After four grueling days of attending lectures and poster sessions at the Zebrafish Conference on Development and Genetics at the University of Wisconsin, Madison, I’m finally back in Boston.  Due to bad planning on my part, I had to wait at the Milwaukee airport for five hours before I could catch my flight home.  Fortunately, I had David Sedaris to keep me company.  In fact, I almost finished two of his books over the entirety of this trip.  At one point, I was snickering uncontrollably while sipping tea at a cafe. His colorful memoirs filled with strange encounters and outrageous characters put my life to shame.  I wish I had such misadventures to write about,  As it is, I have nothing to offer but my mundane ruminations during the painfully uneventful wait. 
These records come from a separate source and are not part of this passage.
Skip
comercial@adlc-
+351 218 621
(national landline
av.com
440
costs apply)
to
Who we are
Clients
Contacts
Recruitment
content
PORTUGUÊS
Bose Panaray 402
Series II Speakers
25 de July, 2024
I used to love flying.  Not that I don’t anymore, but the romance of it has worn off.  Small and cramped places may have seemed like exciting new hiding places to an eight year old, but now they just spell aching knees and a neck cramp.  Either I am too short or the seats are not designed with Asian features in mind; because the headrest is positioned just so that it can tilt my head downward, and no amount of maneuvering can relieve me of such an uncomfortable position.  Before every plane trip, I make an extra effort to shower right before, so that I would board the plane smelling like honey and milk.  Yet, how is it that just a couple hours into the flight, I can already feel the oil seeping out of my facial pores and my hair becoming tangled and matted—probably absorbing the residual oil from previous passengers whose heads have graced my headrest.  But the worst part is the dryness.  The thin, static filled air that seems to suck the liquid out of your eyes.  Woe to those contact wearers who forget to bring lubricating drops.  Every blink is a reminder that their eyeballs have morphed into wooden golf balls. 

I do not hate traveling.  In fact, I love the sense of departure.  I love the idea of leaving everything that I know behind.  Making a grand exit.  On the particularly crappy days, I daydream about hopping onto the next flight to Cuzco.  To throw my hands up and say “I’ve had enough of this shit” and just let a plane take me anywhere.  Laying back on my seat, I listen to the engine’s high-pitched scream as it struggles to put into air this 100 ton hulking piece of metal.  The air taking on that familiar sterile taste as the ground drops far below.  Freedom.  Now all I have to do is to concentrate on holding my bladder so that I will not have to trek all the way to the restroom, shared with 30 other gross, oily passengers.  I close my eyes and imagine the kidney stones that are calcifying with every passing minute. 

i open my eyes to the welcome sight of the stewardess handing me two chocolate chip cookies wrapped in a napkin.  Good ol’ Midwestern hospitality.  Warm and gooey, they almost—just almost—make me forget about my eyeballs.